Briefly describe Toolformer in bullet points.
- Toolformer is a model that [* allows language models to use external tools (search engines, calculators, calendars, etc.).
- Because existing approaches often require large amounts of human annotation or are limited to task-specific settings, Toolformer proposes a different approach.
- Use large language models and in-context learning to generate API use cases and train the models to learn API calls.
- Use a self-supervised loss function to determine which API calls are useful for token prediction.
- Fine-tune the language model with API calls deemed useful.
- Toolformer achieves excellent results on a variety of tasks with zero shots after learning to use the tool. In other words teach AI how to use external tools such as groupware (This is in the Cybozu context: from [Story study session about connecting my Scrapbox to ChatGPT.)
- Manipulate external tools as needed to pull information, read it, and make decisions.

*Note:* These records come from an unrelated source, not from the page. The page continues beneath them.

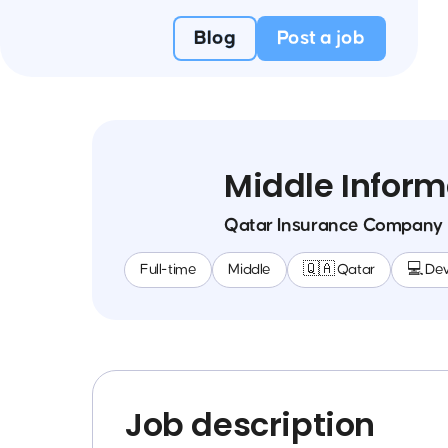
Blog
Post a job
Middle Inform
Qatar Insurance Company
Full-time
Middle
🇶🇦 Qatar
💻 De
Job description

- Information about what kind of operation you want is embedded in the response text in microformat.
abstract
Language models (LMs) demonstrate a remarkable ability to solve new tasks from a few examples or textual instructions, especially on a large scale. They can also, paradoxically, struggle with basic functions that simpler, smaller models excel at, such as arithmetic and fact retrieval. In this paper, we show that LM can learn how to use external tools via a simple API and achieve the best of both worlds. We present Toolformer, a model that is trained to determine which API to call, when to call it, what arguments to pass, and how best to incorporate the results into future token predictions. This will be done in a self-supervised fashion, requiring only a handful of demonstrations for each API. Incorporating a variety of tools, including a calculator, a Q&A system, two different search engines, a translation system, and a calendar, Toolformer significantly improves zero-shot performance on a variety of downstream tasks without sacrificing its core language modeling capabilities, often far able to compete with larger models. https://arxiv.org/abs/2302.04761
https://zenn.dev/qwegat/articles/4fb99ad25f3f36 on an approach to make ChatGPT remember Ctrl+F.
-
nishio I feel this is the germ of a genius idea. I mean, if ChatGPT can express in words the “search behavior” it wants to do, it can be coupled with a system that receives it and does the search behavior for it that ChatGPT cannot do (whether that system is human or search is trivial).
-
yuniruyuni Nice to meet you! There is a Toolformer https://arxiv.org/abs/2302.04761 that has exactly this idea of “using other systems” at the point of learning, and it seems to result in a significant improvement in zero-shot performance…!
-
nishio Thanks for the info! I will read it!
-
-
yuniruyuni This is equivalent to the Toolformer( https://arxiv.org/abs/2302.04761 ) introduced the other week. It’s like a prompt engineering implementation of the same idea as Toolformer( ) introduced the other week…!
-
yuniruyuni LLM can, even at this point, verbalize what to do for a queried objective. So if there is a coupling with an external system, it should be possible, if done well, to run a feedback loop that goes looking for outside events on its own. And if you have this built in at the point of learning, like Toolformer…?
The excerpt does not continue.